1. Wireshark

Wireshark, doo doo doo doo doo doo.

1.1. What is it?

Wireshark is an open-source packet analysis suite. I use it for network troubleshooting, and debugging software that uses a network to communicate.

You can even use it to monitor traffic over a bluetooth interface, or USB.

I call it a suite for the sole reason that it comes with a bunch of utilities.

1.1.1. Anecdote

In the summer of 2001, I had the pleasure of taking an SGI Indy home for the summer vacation. The problem I was to solve before school started in September was to get the password to this machine so they could use it again. They no longer had the root password--or any passwords to the machine.

The machine rain IRIX, which was really popular at the time for servers, I was convinced that I could gain access to the machine if I could find it via the IP address. Nobody patched this machine in the last few years. If you understood this reference, you probably did some things with IRIX in the late 1990s and early 2000's.

When our family got our first computer, I was 13, and we had internet the same day through my aunt. A few months later I found out that this came with shell access to the ISP, and that's when I started to learn about UNIX, because the local ISP ran IRIX.

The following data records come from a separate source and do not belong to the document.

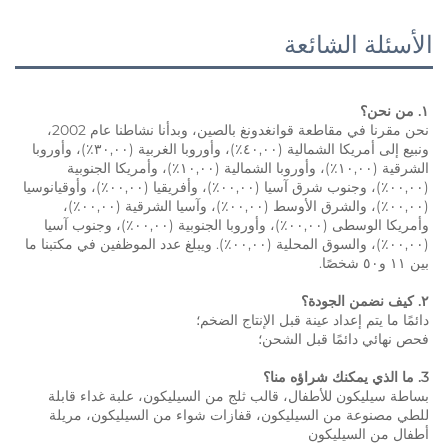
الأسئلة الشائعة
١. من نحن؟ 
نحن مقرنا في مقاطعة قوانغدونغ بالصين، وبدأنا نشاطنا عام 2002، 
ونبيع إلى أمريكا الشمالية (٤٠,٠٠٪)، وأوروبا الغربية (٣٠,٠٠٪)، وأوروبا 
الشرقية (١٠,٠٠٪)، وأوروبا الشمالية (١٠,٠٠٪)، وأمريكا الجنوبية 
(٠٠,٠٠٪)، وجنوب شرق آسيا (٠٠,٠٠٪)، وأفريقيا (٠٠,٠٠٪)، وأوقيانوسيا 
(٠٠,٠٠٪)، والشرق الأوسط (٠٠,٠٠٪)، وآسيا الشرقية (٠٠,٠٠٪)، 
وأمريكا الوسطى (٠٠,٠٠٪)، وأوروبا الجنوبية (٠٠,٠٠٪)، وجنوب آسيا 
(٠٠,٠٠٪)، والسوق المحلية (٠٠,٠٠٪). ويبلغ عدد الموظفين في مكتبنا ما 
بين ١١ و٥٠ شخصًا. 
٢. كيف نضمن الجودة؟ 
دائمًا ما يتم إعداد عينة قبل الإنتاج الضخم؛ 
فحص نهائي دائمًا قبل الشحن؛ 
3. ما الذي يمكنك شراؤه منا؟ 
بساطة سيليكون للأطفال، قالب ثلج من السيليكون، علبة غداء قابلة 
للطي مصنوعة من السيليكون، قفازات شواء من السيليكون، مريلة 
أطفال من السيليكون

There were a few problems:

• The monitor used a very obscure connection, and it was gigantic. I couldn't bring that home with me. It also didn't work all the time, there was something wrong with the connection.
• The keyboard was also damaged, and nothing I could connect to it would respond.
• It was nice enough to have a standard ethernet port.

What I tried:

• My first attempt was plugging it in to the router at home which should assign an address to it via DHCP. I expected this not to work, because the original purpose of this machine was a gateway to the internet.

• I tried plugging it into a switch to see if it would assign IP addresses to machines, it did not.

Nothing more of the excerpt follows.